Archaeological discovery from Wales
An ancient burial site was discovered during road construction in South Glamorgan, Wales. The finding was studied by specialists from the Red River Archeology Group. Archaeologists found out that the burial was made in the Middle Bronze Age (1300-1150 BC). When examining the remains, it was not possible to determine whether they belonged to a woman or a man: the buried person was cremated.
A golden hair ring of great craftsmanship was found in the burial. A Bronze Age jeweler decorated it with an intricate and delicate herringbone pattern. This finding shows the high status of the buried person. The golden ring with a diameter of 11 mm is made very skillfully, with attention to every small detail. Even after spending 3,000 years underground, the hair decoration has been perfectly preserved.
Scientists believe that people of the Bronze Age carefully chose grave goods. According to the beliefs of that time, things from the burial served a person in the afterlife. Therefore, the best clothes and jewelry were chosen for burial, and valuable things and household items were placed in the grave.
The oldest wooden comb?
A fragment of a comb was also found in the grave in South Glamorgan.

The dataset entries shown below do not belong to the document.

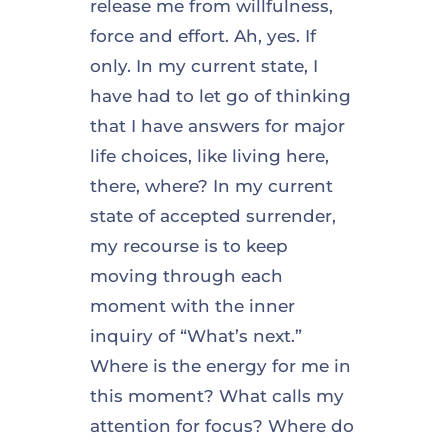
release me from willfulness,
force and effort. Ah, yes. If
only. In my current state, I
have had to let go of thinking
that I have answers for major
life choices, like living here,
there, where? In my current
state of accepted surrender,
my recourse is to keep
moving through each
moment with the inner
inquiry of “What’s next.”
Where is the energy for me in
this moment? What calls my
attention for focus? Where do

Just like the golden ring, the comb was made in 1300-1150 BC, it lay in the soil for more than 3 millennia. This is the oldest wooden comb discovered in the whole of Great Britain.
Most often, wood does not remain in the soil for a very long time, unlike gold, which can’t be affected by moisture or an aggressive environment. Discovering a well-preserved wooden artifact is a great luck. A Roman miniature comb, made in 140-180 A.D., was considered the oldest in the United Kingdom until a recent discovery was made. The new comb surpasses it in antiquity by at least 1000 years.
The finding from South Glamorgan is a fragment of a wooden comb with 8 preserved comb teeth, its length is only 3.6 cm. The comb was burned during the cremation, which subsequently saved it from complete decomposition in soil.
Representatives of the Red River Archeology Group gave an interview to the British newspaper The Guardian.
Director of the archaeological team Mark Collard said: “We’re always finding bits of metal and other artifacts but finding something like a comb is unique. It’s a rare glimpse into the personal life of bronze age people.”
Project manager David Gilbert also stressed the importance of the discovery for anthropology. He stated that the comb found in the burial proves how reverently the ancients treated their appearance and what role the small nuances and details played in the image of a person even in those distant times. Yet, undoubtedly, “the gold ring is the most eye-catching object to accompany the cremation,” Mr. Gilbert emphasized.
In the National Museum of Wales (Amgueddfa Cymru), the discovered artifacts also caused a stir. Adam Gwilt, the principal curator for prehistory, said: “This cremation burial, with its accompanying gold ring and wooden comb, gives us a glimpse of life and death in bronze age times. The gold ring is a very early, well made, and a small example of its type, offering new insight into the development of hair-rings as a form of early jewelry across Britain and Ireland.”
Archaeological findings confirm that gold is a metal with a rich history. Gold was essential in different cultures due to its rarity and beauty since antiquity. Jewelry made of gold symbolizes wealth, power and timeless glory.